L’agguato. Silvio Berlusconi è stato aggredito alla fine di un comizio a Milano, in piazza Duomo. L’attentatore si chiama Massimo Tartaglia, ha quarant’anni ed è da tempo in cura per problemi mentali. L’uomo ha scagliato un souvenir che riproduce il Duomo verso la testa del presidente del Consiglio, da una distanza ravvicinata. Lo ha colpito sul naso e sulla bocca, rompendo il setto nasale, due denti e tagliando labbra e volto. Non ha esagerato il ministro dell’Interno, Maroni quando ha detto che sarebbe potuto morire. Solo 4-5 centimetri più in alto c’era la tempia del premier, un punto molto più vulnerabile. L’agguato è andato a buon fine proprio mentre Berlusconi salutava la folla, prima di salire in macchina. Tartaglia non è stato visto da nessuno anche perché si è seminascosto dietro a un’asta porta microfono e alla telecamera de La7. Per di più la telecamera a lui vicina teneva il faro acceso, per le riprese. «È come tirare un colpo di pistola con alle spalle il sole», ha spiegato una guardia del corpo. Quindi l’aggressore, sebbene piscolabile e isolato, è stato abilissimo a colpire nel momento giusto.

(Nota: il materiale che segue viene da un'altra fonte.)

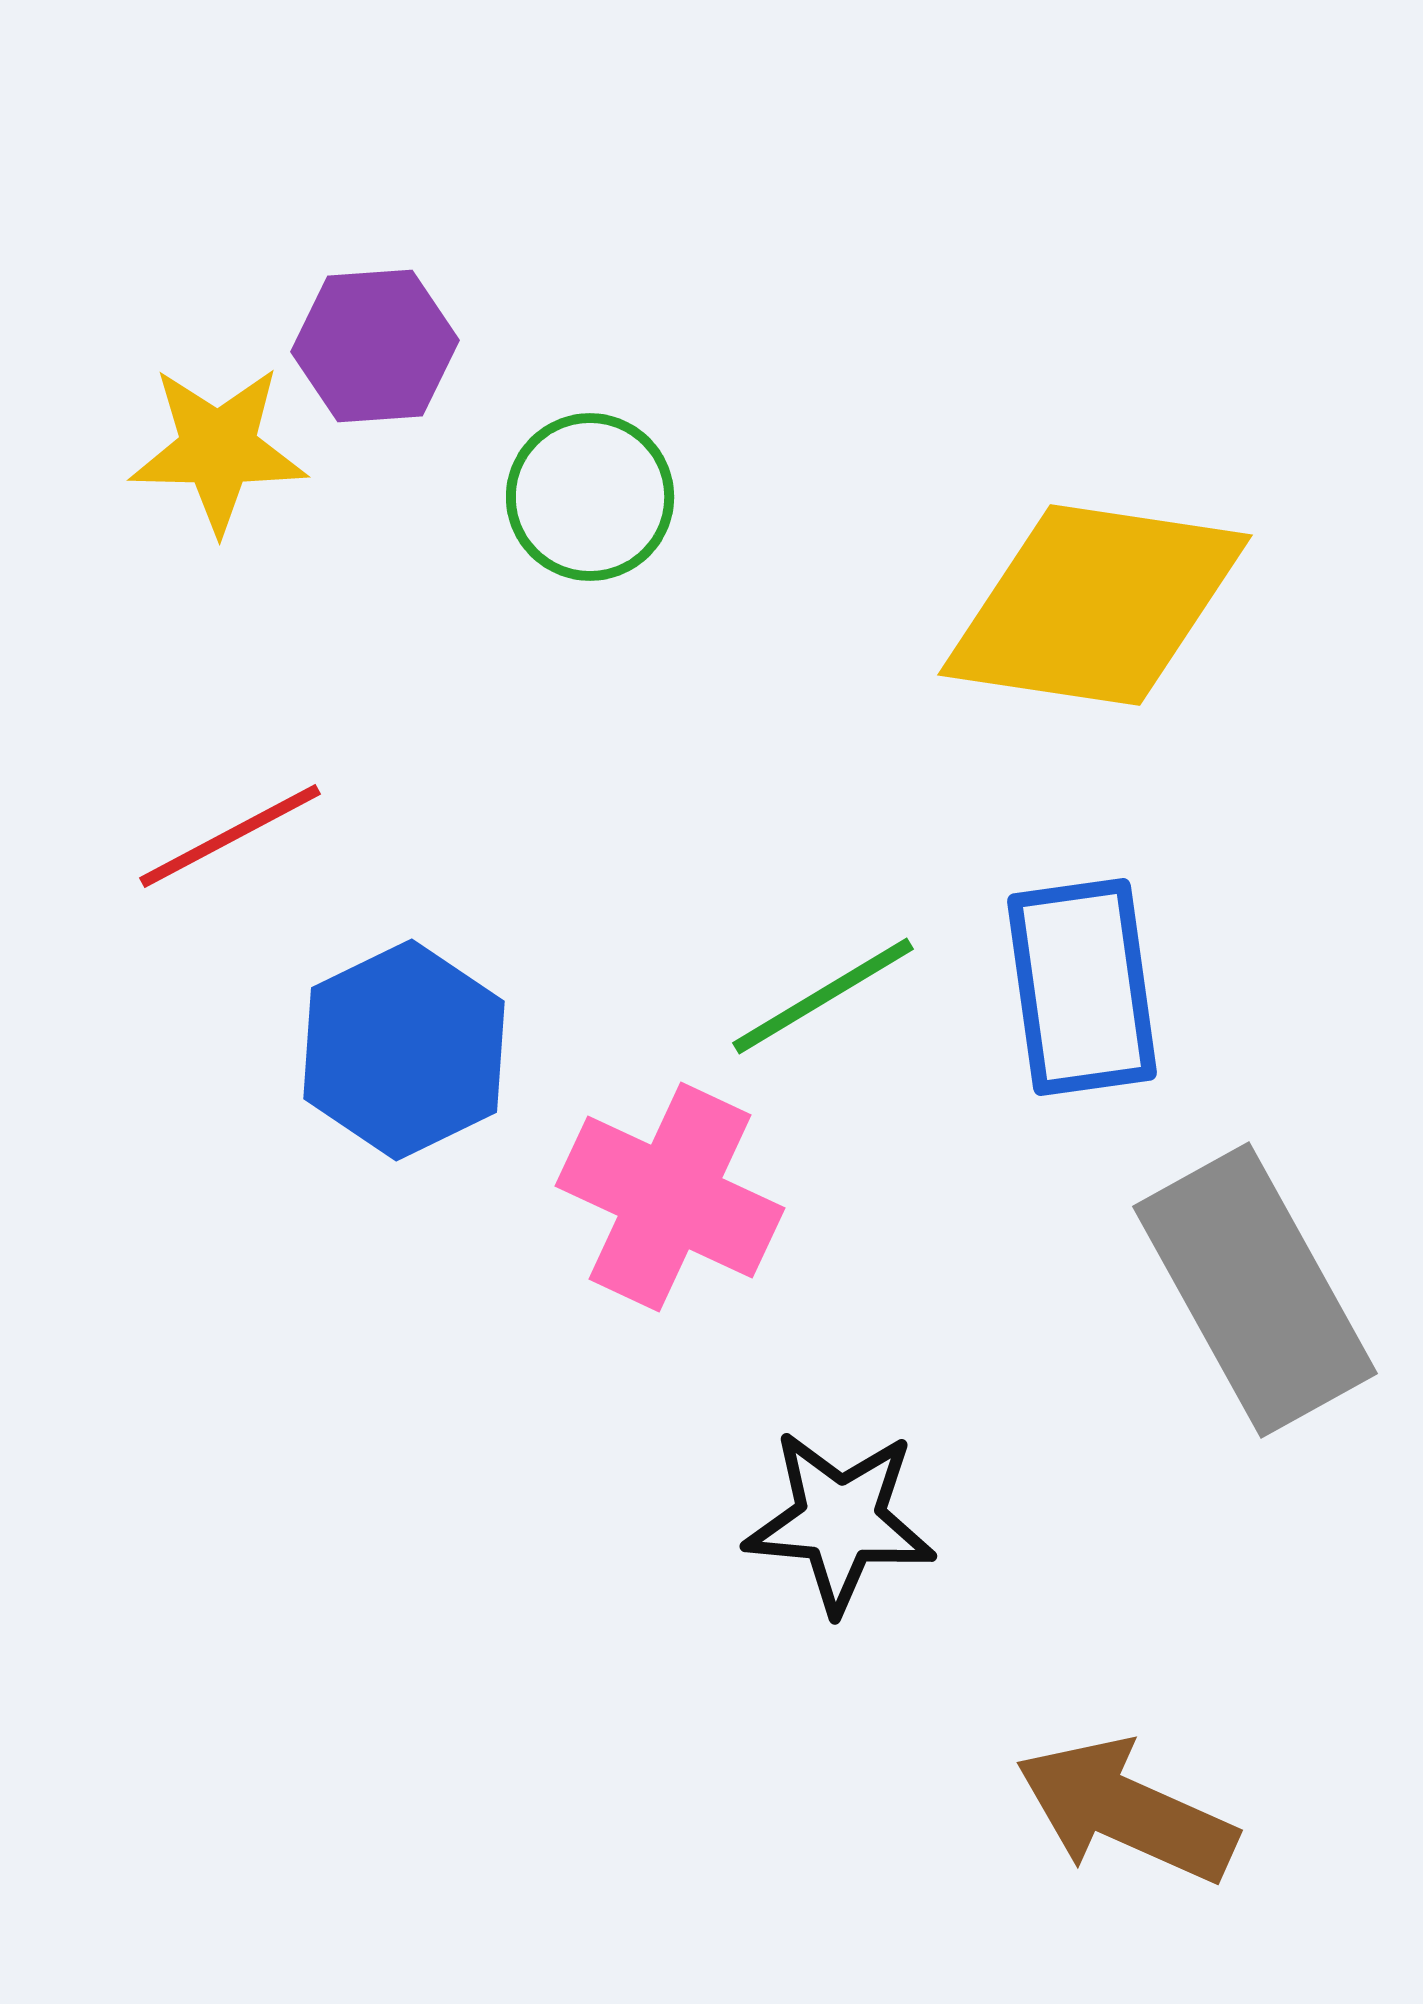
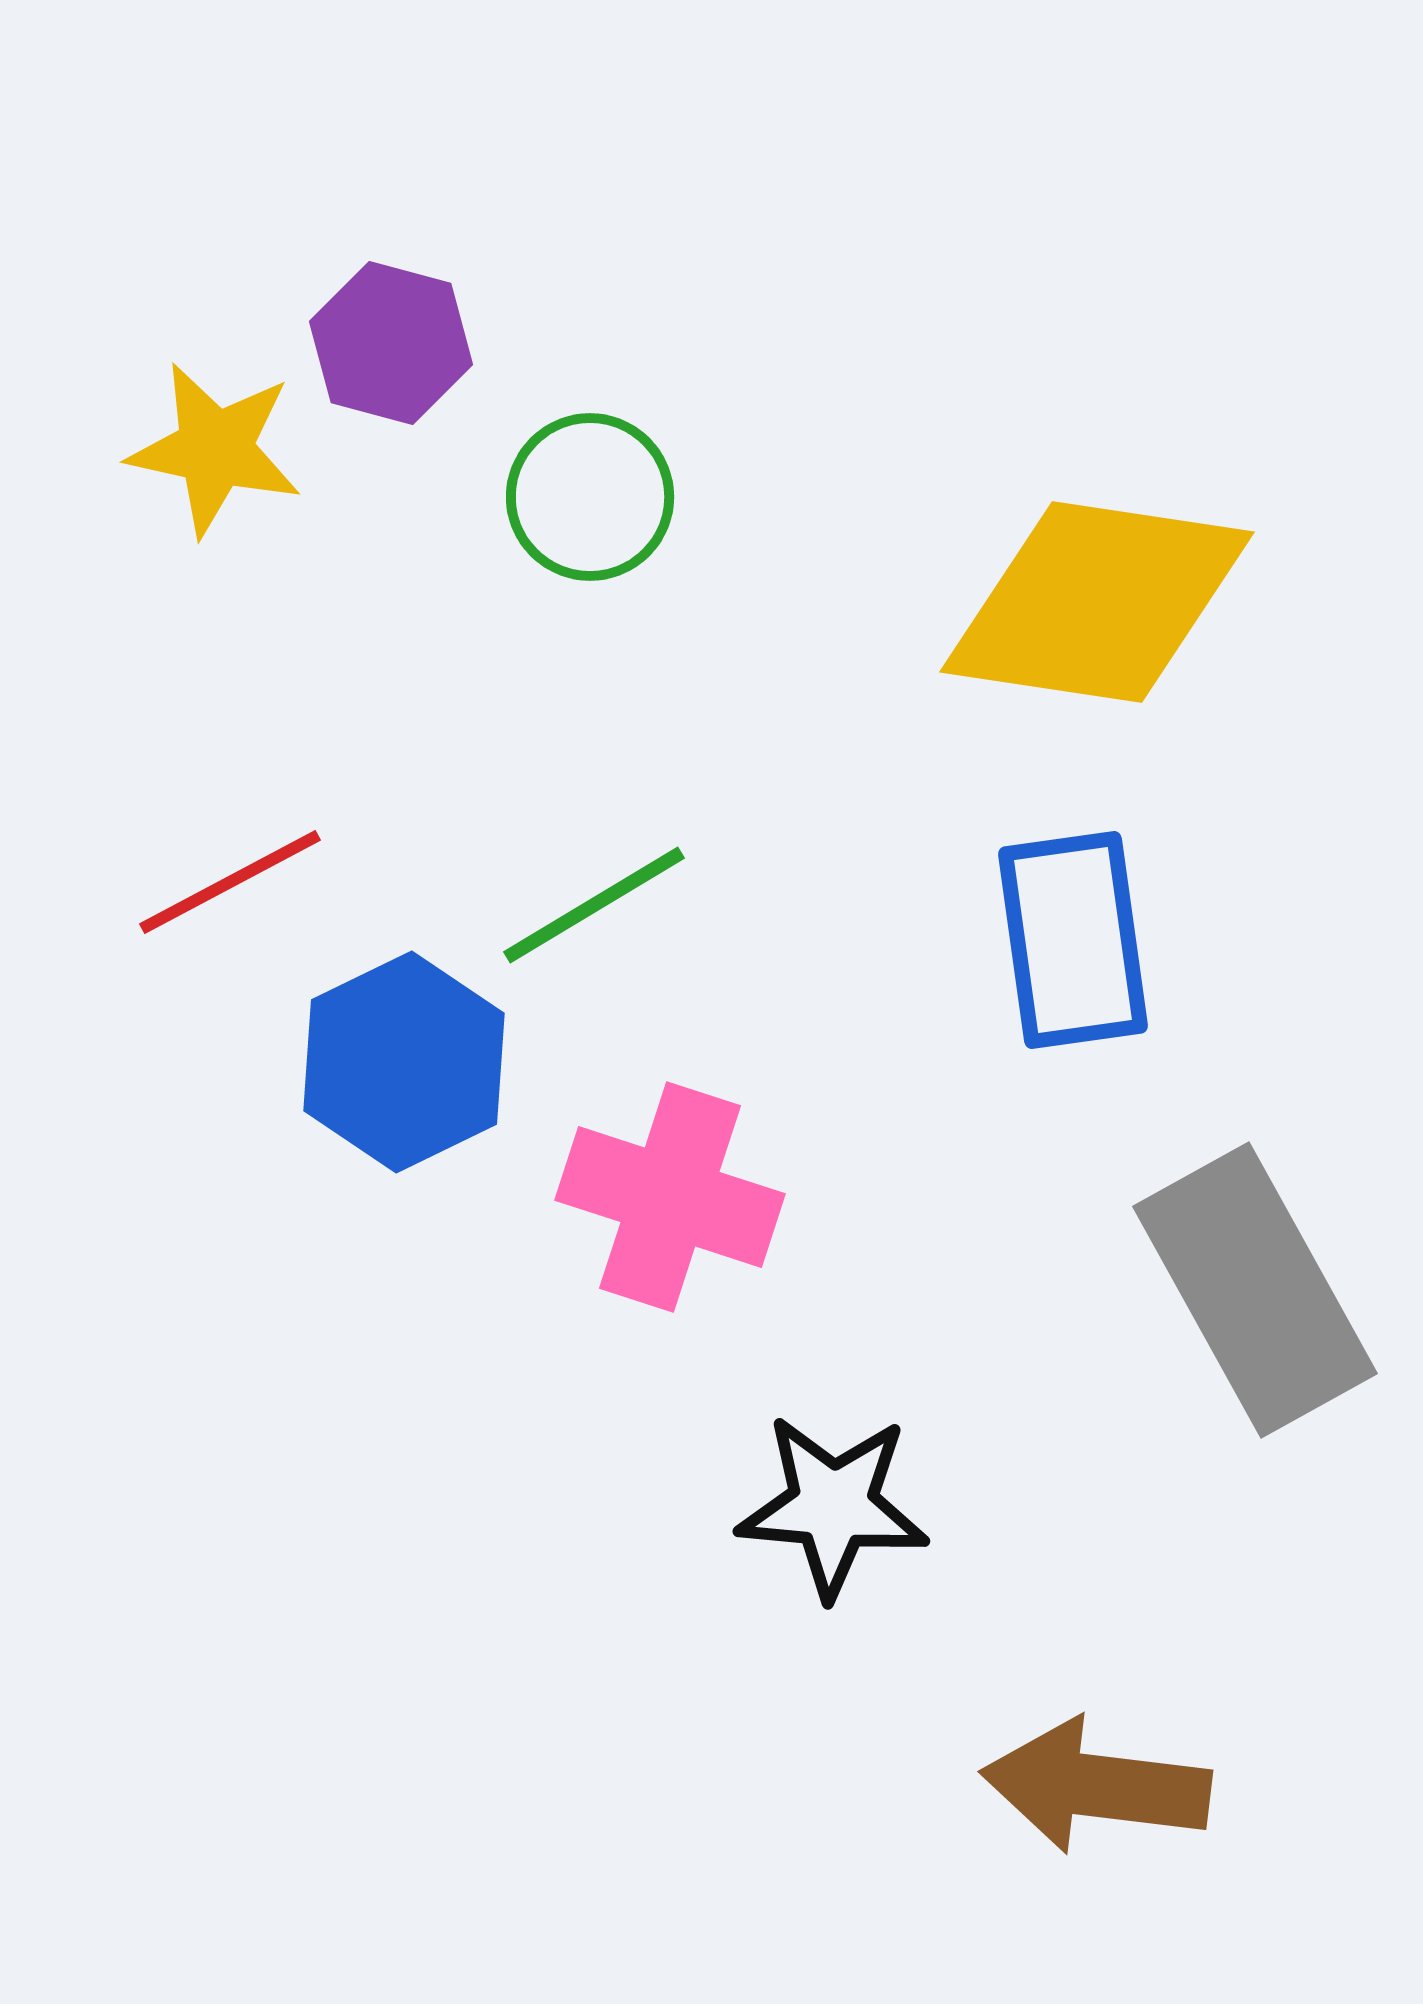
purple hexagon: moved 16 px right, 3 px up; rotated 19 degrees clockwise
yellow star: moved 3 px left; rotated 11 degrees clockwise
yellow diamond: moved 2 px right, 3 px up
red line: moved 46 px down
blue rectangle: moved 9 px left, 47 px up
green line: moved 229 px left, 91 px up
blue hexagon: moved 12 px down
pink cross: rotated 7 degrees counterclockwise
black star: moved 7 px left, 15 px up
brown arrow: moved 30 px left, 25 px up; rotated 17 degrees counterclockwise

C’è un complotto dietro? Difficile crederlo se non si vuole essere paranoici. Certo c’è in rete chi lo sostiene, pensando che Berlusconi si sia colpito da solo per mettere in crisi l’opposizione; e c’è chi lo pensa all’interno del PdL, dove si teme che lo psicolabile sia il terminale di un’organizzazione. Va registrato però come un fatto degli ultimi mesi, e i fatti sono quello che sono anche quando mettono in crisi le nostre convinzioni, la presenza anomala degli apparati di sicurezza negli ultimi clamorosi casi della vita pubblica italiana. A vario titolo. Proviamo a fare i complottisti e mettiamoli in fila. Sarebbero esistiti senza servizi segreti, e le loro informazioni, i casi Noemi, D’Addario, Boffo, Marrazzo, fino alla morte di Brenda?
E tuttavia l’aggressione a Berlusconi arriva come conseguenza di un clima di scontro e violenza che è andato peggiorando. Molti sono stati i facili profeti di un’esplosione di acrimonia, che ha generato già preoccupazioni in chiunque pensi con la sua testa. Cosa non facile, ammettiamolo, in tempi di guerra. Il più testardo di tutti ad avvertire dei rischi incombenti è stato Giampaolo Pansa, che da qualche anno riflette su un’Italia incapace di convivere con se stessa. Forse è meglio ricordare i suoi articoli, visto che è uno che non ha mai votato né lodato Berlusconi. Basterà per far ragionare la destra e la sinistra, i fan, i faziosi, i commissari e gli agenti di qua e di là? Forse la follia oggi è davvero sperare che esista uno spirito italiano su cui far leva.